We’re in this together: Improving your lifestyle has a “ripple effect” – partners found to slim down at the same time


Image: We’re in this together: Improving your lifestyle has a “ripple effect” – partners found to slim down at the same time

(Natural News) If your partner is attending a slimming class or adhering to a weight loss diet, you are probably losing some weight too, according to a recent study.

A team of researchers from the University of Connecticut monitored the weight loss progress of 130 couples for at least six months. The research team divided the participants into two groups, where one member of a couple was either enrolled in a slimming class or given a four-page leaflet that contains detailed suggestions on how to lose weight.
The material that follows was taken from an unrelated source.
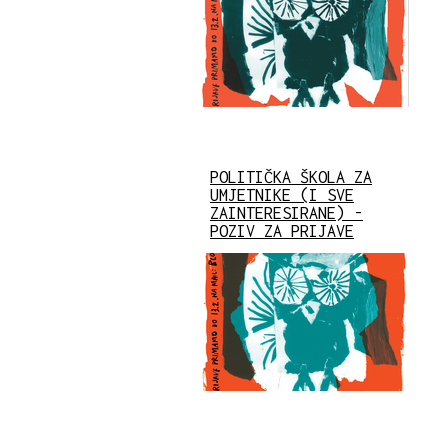
POLITIČKA ŠKOLA ZA
UMJETNIKE (I SVE
ZAINTERESIRANE) -
POZIV ZA PRIJAVE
The findings of the study, which were published in the journal Obesity, revealed that the respective partners of the participants who received weight loss strategies (either the slimming class or weight loss guide) lost weight at the same, even when they were not trying to shed any pounds.

Individuals enrolled in slimming classes lost an average of nine and a half pounds, while their partners lost 4.8 pounds on average. On the other hand, the participants who were given the weight loss leaflet lost 6.8 pounds on average, while their partners lost an average of 4.1 pounds. Of all the partners, 30 percent lost weight after six months, even without exercising or following a weight loss diet. They lost about three percent of their body weight.

Amy Gorin, a behavioral psychologist and lead author of the study, explained that the change in lifestyle has a “ripple effect.”

“When one person changes their behavior, the people around them change,” Gorin said.

Furthermore, it was also found in the study that if one person lost weight at a stable pace, their partner also did. Similarly, if one person had a hard time losing weight, their partner struggled as well.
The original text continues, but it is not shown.